AI Runbook is a documented set of standardised procedures for operating, monitoring, troubleshooting, and maintaining AI systems in production. It serves as the operational manual that enables teams to manage AI systems consistently, respond to incidents effectively, and maintain system health without depending on the specialised knowledge of any single individual.

What is an AI Runbook?

An AI Runbook is the operational playbook for your AI systems. It documents the step-by-step procedures that anyone responsible for operating, monitoring, or troubleshooting an AI system needs to follow. Think of it as the equivalent of an operations manual for a physical plant: it tells operators what to check, when to check it, what normal looks like, what abnormal looks like, and exactly what to do when something goes wrong.

The concept of runbooks comes from IT operations, where they have long been used to standardise system management. AI Runbooks adapt this concept for the unique characteristics of AI systems, including model-specific monitoring requirements, data quality dependencies, retraining procedures, and the particular ways AI systems can fail.

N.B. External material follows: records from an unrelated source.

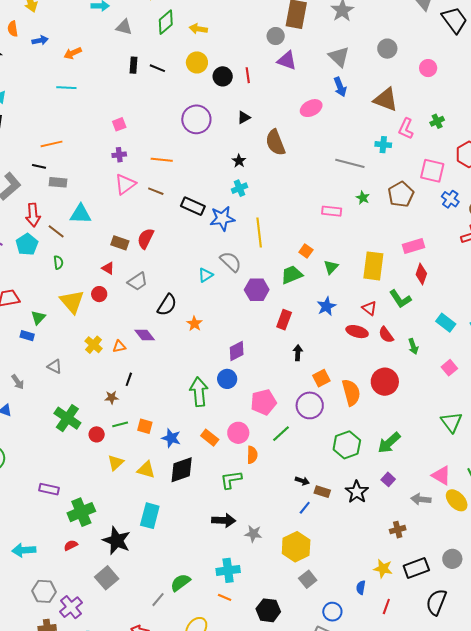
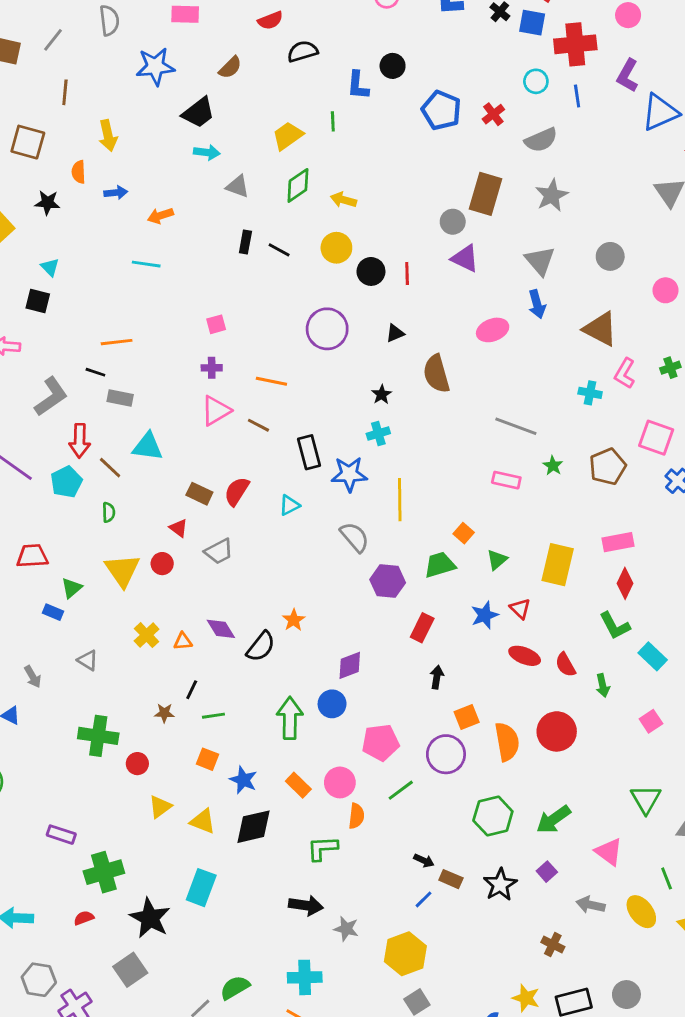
gray line: (350, 163) -> (516, 426), moved
black rectangle: (193, 206) -> (309, 452), turned 45
cyan triangle: (206, 275) -> (289, 505), moved
green L-shape: (400, 299) -> (615, 626), moved
black semicircle: (167, 305) -> (261, 647), moved
red triangle: (369, 308) -> (520, 609), moved
green cross: (67, 418) -> (98, 736), turned -32
green line: (120, 424) -> (213, 716), moved
pink triangle: (441, 476) -> (609, 852), moved
brown cross: (398, 530) -> (553, 945), turned 35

Why AI Runbooks Are Essential

Reducing Key-Person Dependency

In many organisations, AI system knowledge lives in the heads of one or two people, often the data scientist who built the model. When that person is unavailable, on holiday, ill, or has left the company, the organisation is left unable to manage or troubleshoot its own AI systems. A runbook captures this knowledge in a form that any qualified team member can follow.

Ensuring Consistent Operations

Without documented procedures, different team members handle the same situations differently. One person might restart an AI service when it shows high latency, while another might investigate the root cause first. A runbook ensures consistent, proven responses regardless of who is on duty.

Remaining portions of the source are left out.